## Description of the task
Nothing below is to be printed except the lines between the line holding "NOTICIAS (102, 195)" and the line holding "[Toggle navigation] (39, 12)", inclusive, each exactly as it appears.

## Exercise data

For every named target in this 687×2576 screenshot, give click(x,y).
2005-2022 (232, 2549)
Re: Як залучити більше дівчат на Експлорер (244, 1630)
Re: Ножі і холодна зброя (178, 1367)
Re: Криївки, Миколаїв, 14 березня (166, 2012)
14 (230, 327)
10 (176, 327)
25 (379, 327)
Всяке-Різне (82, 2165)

* * *

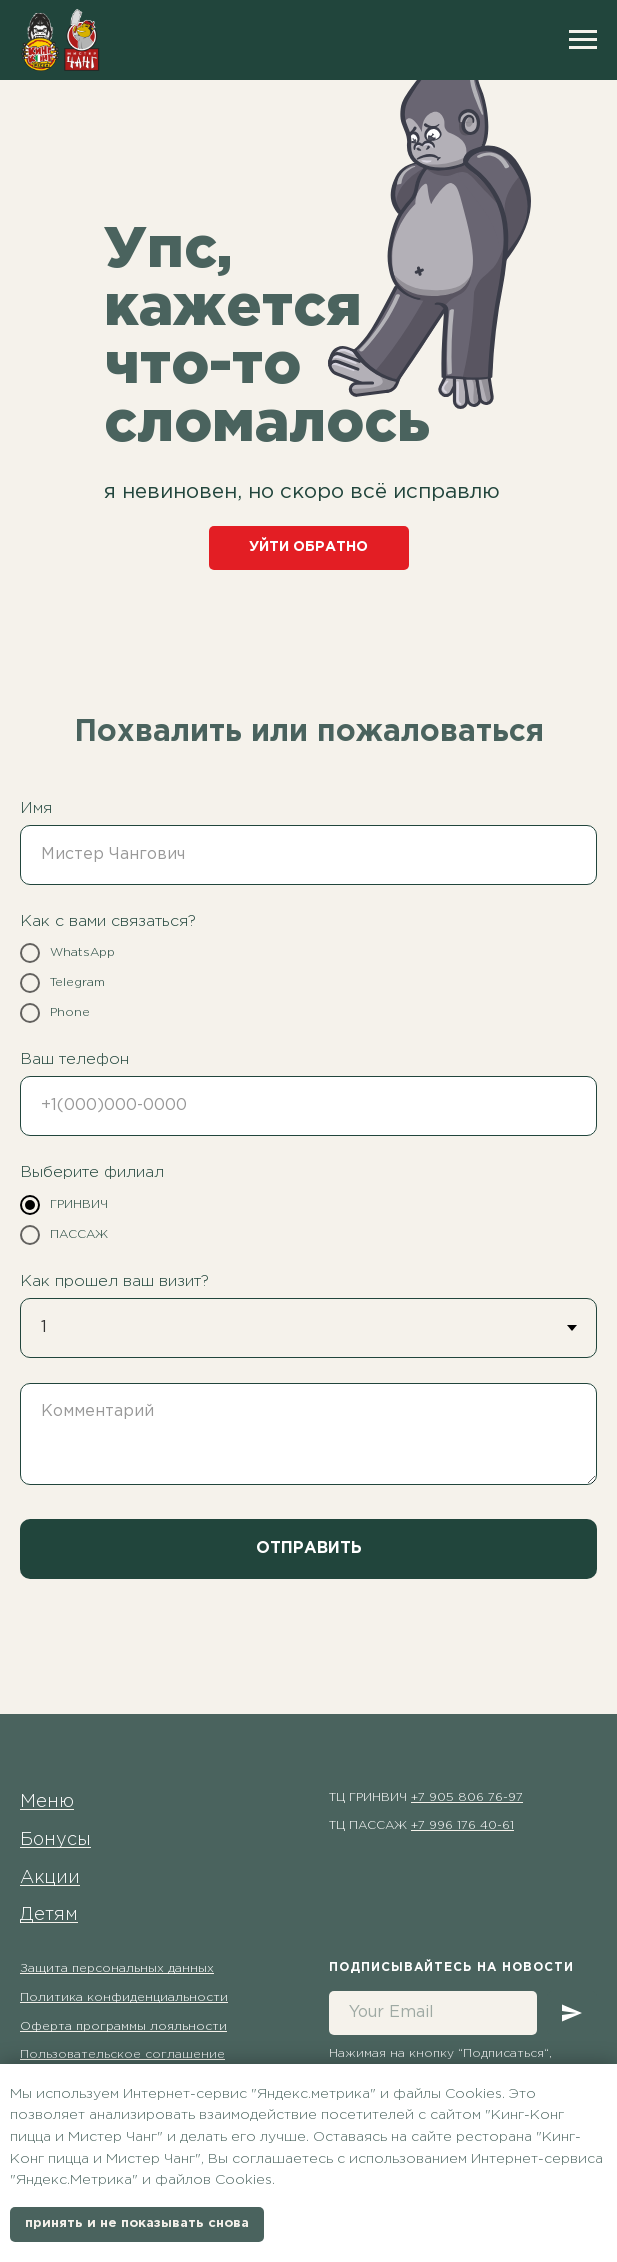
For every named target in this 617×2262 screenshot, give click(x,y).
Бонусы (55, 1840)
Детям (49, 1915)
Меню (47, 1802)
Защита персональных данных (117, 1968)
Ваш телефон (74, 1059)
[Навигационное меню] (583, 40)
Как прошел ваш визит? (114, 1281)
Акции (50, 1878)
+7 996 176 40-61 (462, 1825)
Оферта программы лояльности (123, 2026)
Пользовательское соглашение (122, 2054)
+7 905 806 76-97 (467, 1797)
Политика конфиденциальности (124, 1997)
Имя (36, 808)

--

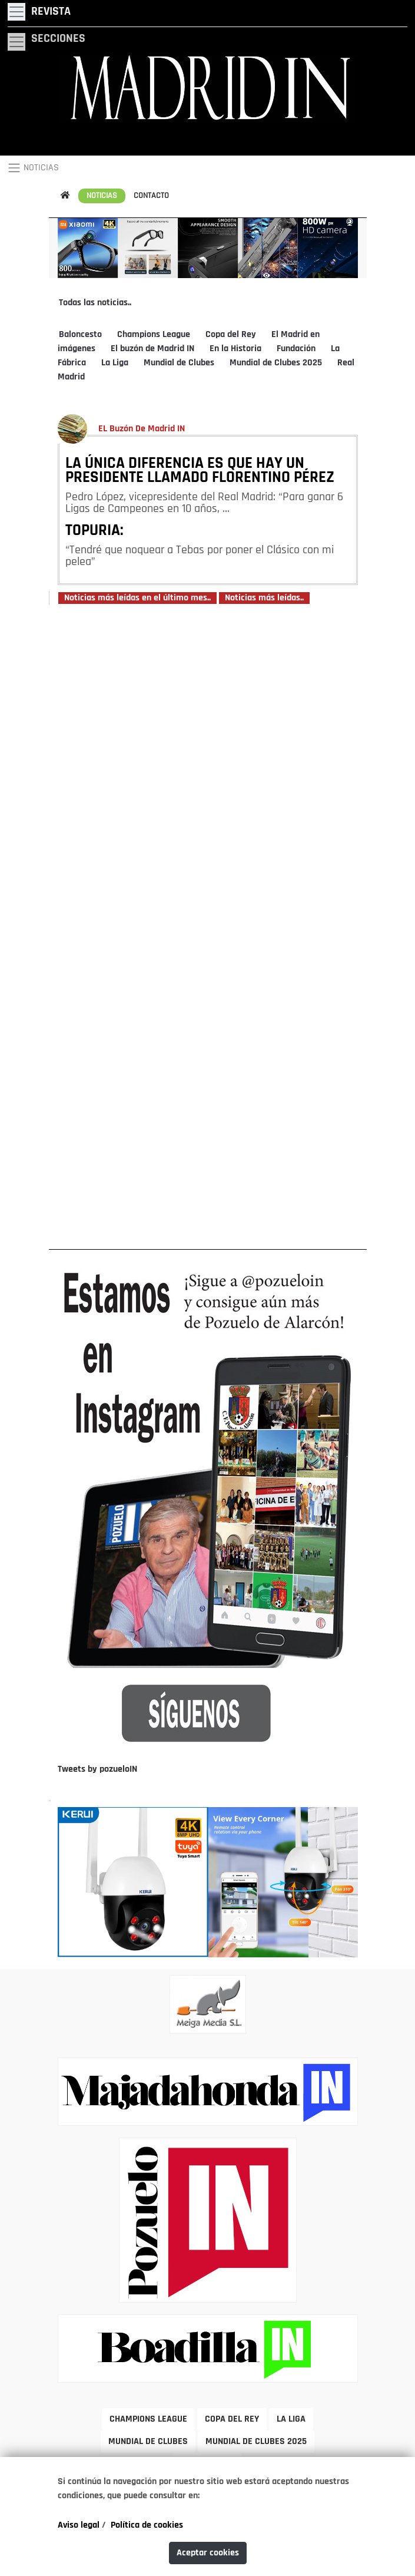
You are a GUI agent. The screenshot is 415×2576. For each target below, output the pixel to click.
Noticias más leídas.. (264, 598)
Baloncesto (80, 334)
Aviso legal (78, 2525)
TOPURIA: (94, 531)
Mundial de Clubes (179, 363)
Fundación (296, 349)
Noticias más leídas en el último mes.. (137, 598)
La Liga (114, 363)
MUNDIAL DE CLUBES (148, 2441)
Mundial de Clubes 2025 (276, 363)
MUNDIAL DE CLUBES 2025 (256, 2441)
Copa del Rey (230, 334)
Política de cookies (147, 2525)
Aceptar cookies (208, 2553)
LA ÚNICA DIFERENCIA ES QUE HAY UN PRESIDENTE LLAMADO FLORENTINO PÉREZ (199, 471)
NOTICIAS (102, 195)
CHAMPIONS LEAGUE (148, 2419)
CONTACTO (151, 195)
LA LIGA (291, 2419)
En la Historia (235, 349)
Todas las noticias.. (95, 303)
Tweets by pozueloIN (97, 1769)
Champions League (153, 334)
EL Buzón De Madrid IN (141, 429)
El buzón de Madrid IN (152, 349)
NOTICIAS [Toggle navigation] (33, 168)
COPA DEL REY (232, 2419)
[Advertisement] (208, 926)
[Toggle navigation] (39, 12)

## Solution
NOTICIAS (102, 195)
CHAMPIONS LEAGUE (148, 2419)
CONTACTO (151, 195)
LA LIGA (291, 2419)
En la Historia (235, 349)
Todas las noticias.. (95, 303)
Tweets by pozueloIN (97, 1769)
Champions League (153, 334)
EL Buzón De Madrid IN (141, 429)
El buzón de Madrid IN (152, 349)
NOTICIAS [Toggle navigation] (33, 168)
COPA DEL REY (232, 2419)
[Advertisement] (208, 926)
[Toggle navigation] (39, 12)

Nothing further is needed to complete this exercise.